I was looking. On the great head, there was becoming visible a huge mass of red hair, that was surely and unmistakably rising up, as we watched it.
“It’s what I saw at the window!” I said. “It’s what I saw at the window! I told you I saw it!”
“Come out of that, Duprey,” said the Third Mate, quietly.
“Let’s get out of here!” muttered one of the men. Two or three of them called out the same thing; and then, in a moment, they began a mad rush up the stairway.
I stood dumb, where I was. The hair rose up in a horrible living fashion on the great head, waving and moving. It rippled down over the forehead, and spread abruptly over the whole gargantuan stone face, hiding the features completely. Suddenly, I swore at the thing madly, and I hove my axe at it. Then I was backing crazily for the door, slumping the scum as high as the deck-beams, in my fierce haste. I readied the stairs, and caught at the stone rail, that was modelled like a rope; and so hove myself up out of the water. I reached the little deck-house, where I had seen the great head of hair. I jumped through the doorway, out onto the decks, and I felt the night air sweet on my face…. Goodness! I ran forward along the decks. There was a Babel of shouting in the waist of the ship, and a thudding of feet running. Some of the men were singing out, to get into the boat; but the Third Mate was shouting that they must wait for me.

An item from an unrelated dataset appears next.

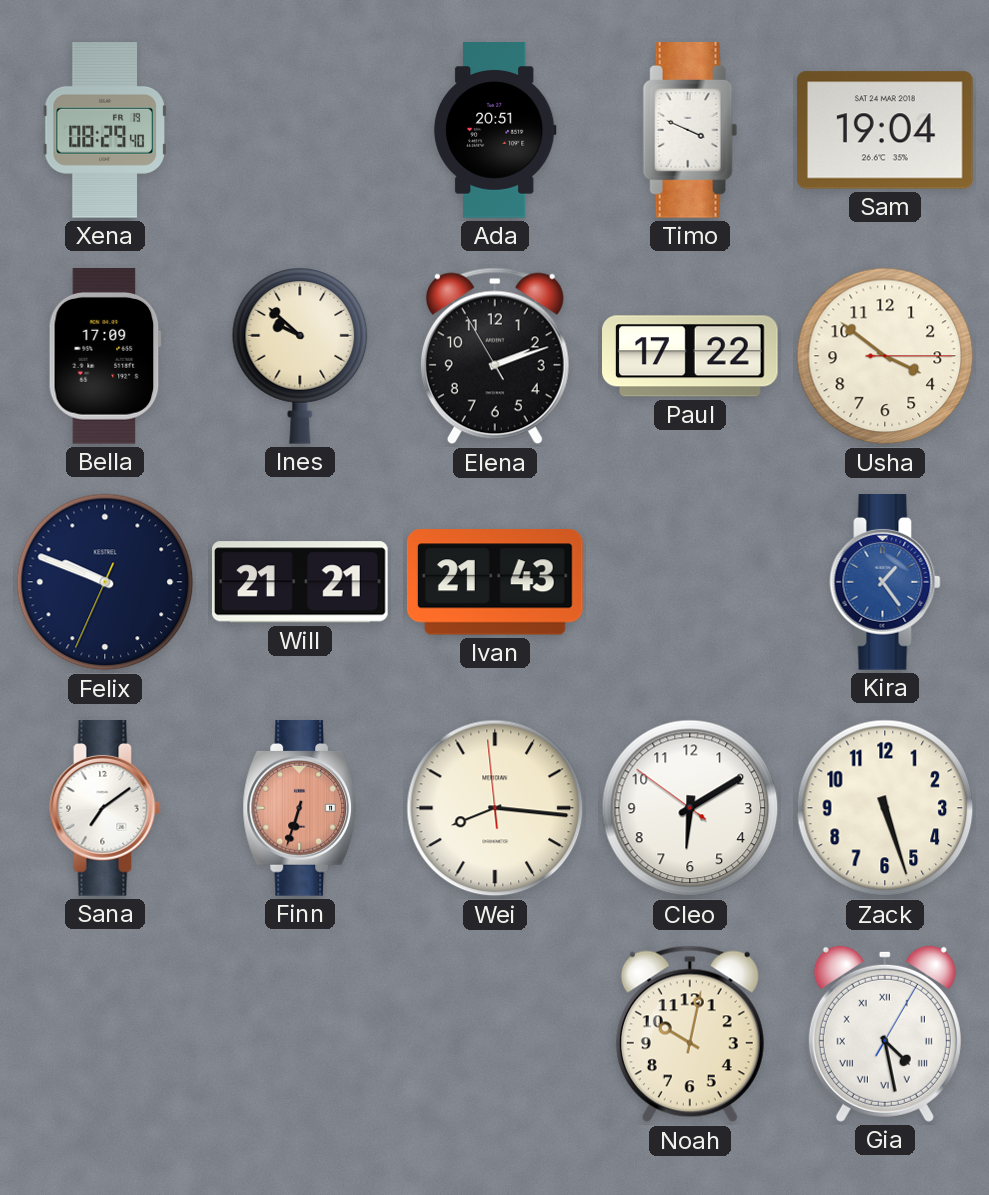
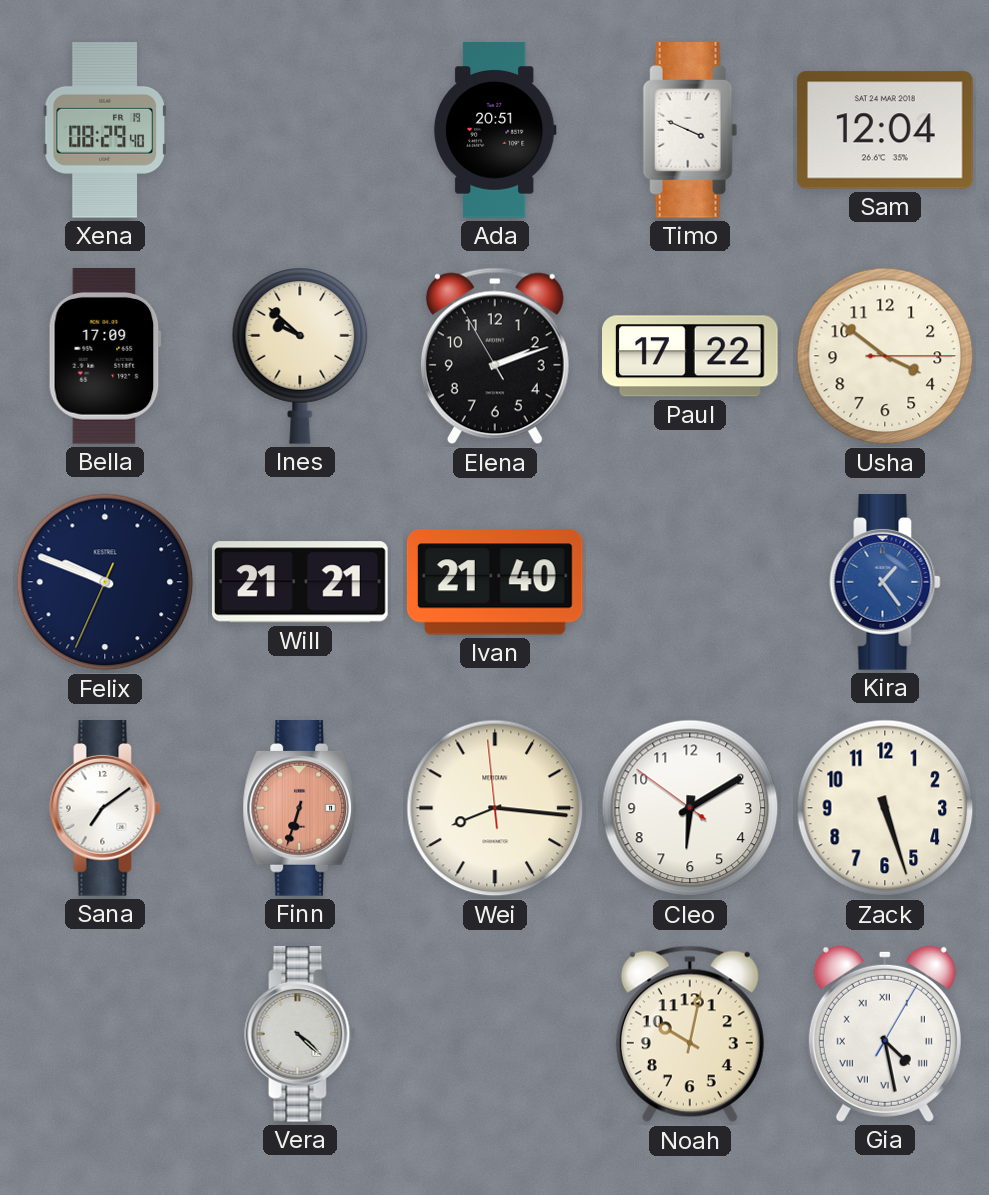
Sam: 19:04 -> 12:04
Ivan: 21:43 -> 21:40
Vera: none -> 4:22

“He’s coming,” called someone. And then I was among them.
“Turn that lamp up, you idiot,” said the Captain’s voice. “This is just where we want light!”
I glanced down, and realised that my lamp was almost out. I turned it up, and it flared, and began again to dwindle.
“Those damned boys never fille
d it,” I said. “They deserve their necks breaking.”
The men were literally tumbling over the side, and the Skipper was hurrying them.
“Down with you into the boat,” he said to me. “Give me the lamp. I’ll pass it down. Get a move on you!”
The Captain had evidently got his nerve back again.
This was more like the man I knew. I handed him the lamp, and went over the side. All the rest had now gone, and the Third Mate was already in the stern, waiting.
As I landed on the thwart, there was a sudden, strange noise from aboard the ship—a sound, as if some stone object were trundling down the sloping decks, from aft. In that one moment, I got what you might truly call the “horrors.” I seemed suddenly able to believe incredible possibilities.
“The stone men!” I shouted. “Jump, Captain! Jump! Jump!” The vessel seemed to roll oddly.
Abruptly, the Captain yelled out something, that not one of us in the boat understood. There followed a succession of tremendous sounds, aboard the ship, and I saw his shadow swing out huge against the thin mist, as he turned suddenly with the lamp. He fired twice with his revolver.
“The hair!” I shouted. “Look at the hair!”
We all saw it—-the great head of red hair that we had seen grow visibly on the monstrous stone head, below in the cabin. It rose above the rail, and there was a moment of intense stillness, in which I heard the Captain gasping. The Third Mate fired six times at the tiling, and I found myself fixing an oar up against the side of that abominable vessel, to get aboard.
As I did so, there came one appalling crash, that shook the stone ship fore and aft, and she began to cant up, and my oar slipped and fell into the boat. Then the Captain’s voice screamed something in a choking fashion above us. The ship lurched forward, and paused. Then another crash came, and she rocked over towards us; then away from us again. The movement away from us, continued, and the round of the vessel’s bottom showed, vaguely. There was a smashing of glass above us, and the dim glow of light aboard, vanished. Then the vessel fell clean over from us, with a giant splash. A huge wave came at us, out of the night, and half filled the boat.